The University of Chicago swim teams started the season off with a splash by posting two wins in meets this past weekend. Both the men and women swept dual meets against the Illinois Institute of Technology on Friday and Benedictine University on Saturday. “The team is off to the best start we’ve had in a long time. The men and women being 2-0 is huge,” said Coach Sheila O’Connor.

The Maroon squads rode the wave of support to a 92-77 finish for the men and an 83-50 final for the women. “We had an audience full of family members, friends, and alumni cheering us on and that definitely helped to get everyone excited,” said fourth-year women’s captain Anne Apuzzo. “Because we don’t have any home meets, it is unusual to look up in the stands and see so much support. Even though there were some first-meet jitters before the meet against IIT, they certainly weren’t evident in the final scores,” Apuzzo said.

On the men’s side, first-year Mickey Passman, second-year Northe Saunders, and third-year Nick Ligato each tallied a first place finish. In addition, fourth-year men’s captain Jeremy Lankford won the 200 yard individual medley and the 200 yard backstroke. First-year Erin Lyons captured a victory in the 1,000 yard freestyle, while fellow freshmen Debora Ayoub and Emily Testa each won two individual events.

Chicago ended the meet on a high note, with the men’s and women’s 400 yard freestyle relay teams placing first. The men’s relay, composed of Lankford, first-year Dennis Connolly, Ligato, and Saunders posted a time of 3:25.46. Finishing in 4:02.00 was the women’s relay of Lyons, Ayoub, Apuzzo, and Testa.

A number of 1-2-3 finishes characterized the Benedictine meet the next day as the men won 96-41 and the women won 94-64.

“There are few opportunities to rest because the meets are run very quickly, and a lot of people had not completely recovered from racing the evening before,” said Apuzzo. Apuzzo took the win in the 1,000 yard freestyle and Ayoub in the 100 yard butterfly. Lyons and Tessa each won three of their events. The men’s squad featured two first-place finishes each from Pressman and Saunders; Ligato and Lankford finished first in the 100 yard freestyle and 100 yard backstroke, respectively.

Apuzzo placed the Maroons’ finish in perspective. “Even though in the past we have been able to match Benedictine talent-wise, they have been able to beat us with sheer number of people. To come away with a win for both the men and women was tremendous.”

Apuzzo cites IIT’s decision not to score diving as being beneficial for their record and game. “We are usually automatically down by a hundred points when we enter a meet, and it is difficult to recover from that deficit. Being able to focus on our swimming and compete against an evenly matched team was a nice way to start off the season.” Overall on the weekend, O’Connor was pleased: “We swam well. There are things we need to work on and it’s good to see where we are at.”

The biggest challenge the swim team faced this past weekend is one they will face throughout the course of their season: their size. “We knew this at the beginning of the season. We don’t have a lot of depth. We trade off quantity for quality,” stated O’Connor.
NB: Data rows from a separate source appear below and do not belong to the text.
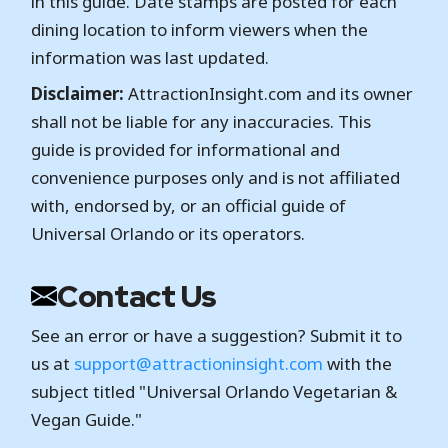
in this guide. Date stamps are posted for each
dining location to inform viewers when the
information was last updated.
Disclaimer:
AttractionInsight.com and its owner
shall not be liable for any inaccuracies. This
guide is provided for informational and
convenience purposes only and is not affiliated
with, endorsed by, or an official guide of
Universal Orlando or its operators.
Contact Us
See an error or have a suggestion? Submit it to
us at
support@attractioninsight.com
with the
subject titled "Universal Orlando Vegetarian &
Vegan Guide."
Another factor is the team’s age. Over half of this year’s team are first-years. “It’s a very young team, but very solid. For most, this was their first college meet. It’s good to get into the first meet and be successful,” said O’Connor.

The Maroons will see action next at the Washington University Invite in St. Louis the weekend of November 17. There will be four other midwest schools attending the two-and-a-half day meet. This meet will host all the NCAA swim events, so the Maroons will not have to worry about filling lanes in otherwise empty races to earn points. O’Connor sees the invite as a helpful challenge for her swimmers. “This is a good opportunity for the best competition before Christmas. Doing well by points will be hard with a small team and without divers, but swimming well matters more than anything.”